Instructions for the task —
Return the full listing unchanged, apart from leaving out its images.

□ □ □ □

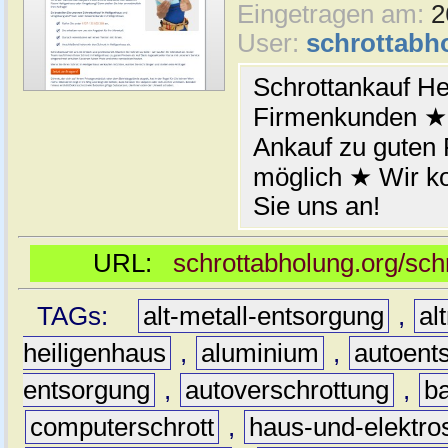
Eingetragen am:
2
User:
schrottabh
Schrottankauf He
Firmenkunden ★ 
Ankauf zu guten
möglich ★ Wir 
Sie uns an!
URL:
schrottabholung.org/sch
TAGs:
alt-metall-entsorgung
,
al
heiligenhaus
,
aluminium
,
autoent
entsorgung
,
autoverschrottung
,
b
computerschrott
,
haus-und-elektro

□ □ □ □

Response —
Eingetragen am:
2
User:
schrottabh
Schrottankauf He
Firmenkunden ★ 
Ankauf zu guten
möglich ★ Wir 
Sie uns an!
URL:
schrottabholung.org/sch
TAGs:
alt-metall-entsorgung
,
al
heiligenhaus
,
aluminium
,
autoent
entsorgung
,
autoverschrottung
,
b
computerschrott
,
haus-und-elektro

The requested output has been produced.